Let’s first look at the SP-Congress talks. It took three meetings, a defiant SP and the exit of RLD for the Congress to realise that it would have to be realistic and ready to bend. While Akhilesh Yadav had assured the Congress that he would join the Bharat Jodo Nyay Yatra in either Amethi or Raebareli, he skipped it, upsetting the Congress. To make it worse, Yadav said he would join the Yatra only after seat sharing was cleared. He went a step ahead and announced tickets for 11 seats — two of them being those on which Congress had to fight.
Meanwhile, Priyanka Vadra may have had to skip the Yatra, but she was doing all the backroom negotiations. Sources close to her told News18: “With her speaking to Akhilesh Yadav, the alliance took the final shape.” But the realistic politician that Priyanka Vadra is, she conveyed it to top leaders, including Rahul Gandhi, that it’s best to compromise a little. A win is more important than ego.
The harsh reality is that the Congress has only one Lok Sabha seat in UP’s Raebareli. Also, in the last elections, the Congress lost deposit on 12 of the 17 seats on which it has been given tickets now. Sources say Priyanka Vadra has been asking for and given all such data and she realised that being stubborn would hurt the Congress more than the SP.

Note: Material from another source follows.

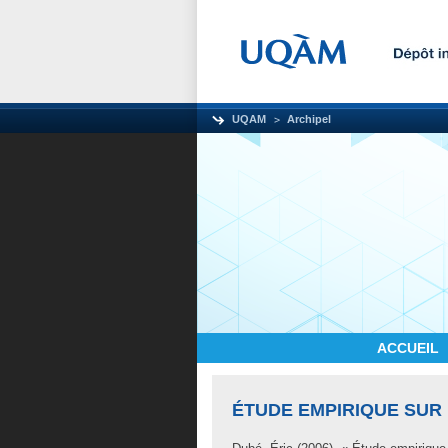
UQAM
Archipel
ACCUEIL
ÉTUDE EMPIRIQUE SUR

Unlike SP, BSP and BJP, Congress no longer has any committed voter base in the state. Also, the exit of Jayant Chaudhary was seen as a setback and the Congress didn’t want to take any more chances.
To come to AAP and Congress, the win in the Supreme Court on the Chandigarh councillor polls left both the parties elated. Despite some naysayers in the Congress upset over seat sharing in Delhi and Punjab, the truce that Rahul Gandhi and Mallikarjun Kharge agreed to was that while Punjab would be off limit, in Delhi the Congress was keen to go ahead.
Congress initially asked for four seats but when Rahul Gandhi, Kharge and KC Venugopal intervened — sensing the fact that it hardly has any leaders who can contest — the party agreed to fight for less and agreed on three seats. While AAP was ready to give Chandni Chowk, East and Northeast, Congress wanted New Delhi too.
However, with exodus, slow momentum, and the fact that it has little base left in the North, the Congress has seen the writing on the wall and decided to settle for a compromise. Many would see this as a mighty climb down by the once Grand Old Party.